3. Retrieve your annotations any time using `rb.load()` or `rb.snapshot()`, which return a convenient `pd.Dataframe` making it quite handy to process and use for model development. In our case, we will load a snapshot, do a train_test_split with scikit_learn, and then use this for training our GNN.

4. After training a model, you can go back to step 1, this time using your model and its predictions, to spot improvements, quickly label other portions of the data, and so on. In our case, as we've started with a very limited training set (~600 examples), we will use our node classifier and `rb.log()` it's predictions over the rest of our data (unlabelled recipes and ingredients).

## Setup Rubrix

If you have not installed and launched Rubrix, check the [installation guide](https://github.com/recognai/rubrix#get-started). 

In [30]:
import rubrix as rb

### 0. Preparing our raw dataset of recipes and ingredients

In [28]:
import pandas as pd
sparql = """
    SELECT distinct *
    WHERE {
        ?uri a wtm:Recipe .
        ?uri a ?type .
        ?uri skos:definition ?definition .
        ?uri wtm:hasIngredient ?ingredient
    } 
"""
df = kg.query_as_df(sparql=sparql)

# We group the ingredients into one column containing lists:
recipes_df = df.groupby(['uri', 'definition', 'type'])['ingredient'].apply(list).reset_index(name='ingredients') ; recipes_df

sparql_ingredients = """
    SELECT distinct *
    WHERE {
        ?uri a wtm:Ingredient .
        ?uri a ?type .
        OPTIONAL { ?uri skos:prefLabel ?definition } 
    }
"""

df = kg.query_as_df(sparql=sparql_ingredients)
df['ingredients'] = None

ing_recipes_df = pd.concat([recipes_df, df])

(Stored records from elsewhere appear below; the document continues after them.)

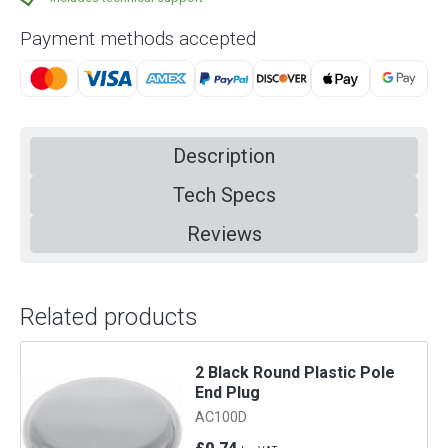
Payment methods accepted
Description
Tech Specs
Reviews
Related products
2 Black Round Plastic Pole
Large 
End Plug
AC4
AC100D
£0.97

ing_recipes_df.fillna('', inplace=True) ; ing_recipes_df

Unnamed: 0,uri,definition,type,ingredients
0,recipe:10000,tomato paste,wtm:Recipe,"[ind:Salt, ind:Tomato]"
1,recipe:100026,baking powder meatballs,wtm:Recipe,"[ind:CowMilk, ind:Salt, ind:bread, ind:Onion, ..."
2,recipe:100034,working woman s cheese souffle,wtm:Recipe,"[ind:monterey_jack_cheese, ind:CowMilk, ind:Al..."
3,recipe:100048,carrot spice cookies,wtm:Recipe,"[ind:margarine, ind:AllPurposeFlour, ind:Salt,..."
4,recipe:100051,2 minute mayonnaise,wtm:Recipe,"[ind:AppleCiderVinegar, ind:Salt, ind:sweetene..."
...,...,...,...,...
569,ind:raisins,raisins,wtm:Ingredient,
570,ind:bay_leaves,bay leaves,wtm:Ingredient,
571,ind:hass_avocado,hass avocado,wtm:Ingredient,
572,ind:Tomato,tomato,wtm:Ingredient,


### 1. Logging into Rubrix

In [32]:
LABELS = ['Bitter', 'Meaty', 'Piquant', 'Salty', 'Sour', 'Sweet']

In [None]:
import rubrix as rb

records = []
for i, r in ing_recipes_df.iterrows():
    item = rb.TextClassificationRecord(
            inputs={
                "id":r.uri, 
                "definition": r.definition,
                "ingredients": r.ingredients, 
                "type": r.type
            }, # log node fields
            prediction=[(label, 0.0) for label in LABELS], # log "dummy" predictions for aiding annotation
            metadata={'ingredients': r.ingredients, "type": r.type}, # metadata filters for quick exploration and annotation
            prediction_agent="kglab_tutorial", # who's performing/logging the prediction
            multi_label=True
        )
    records.append(item)
rb.log(records=records, name="kg_node_classification")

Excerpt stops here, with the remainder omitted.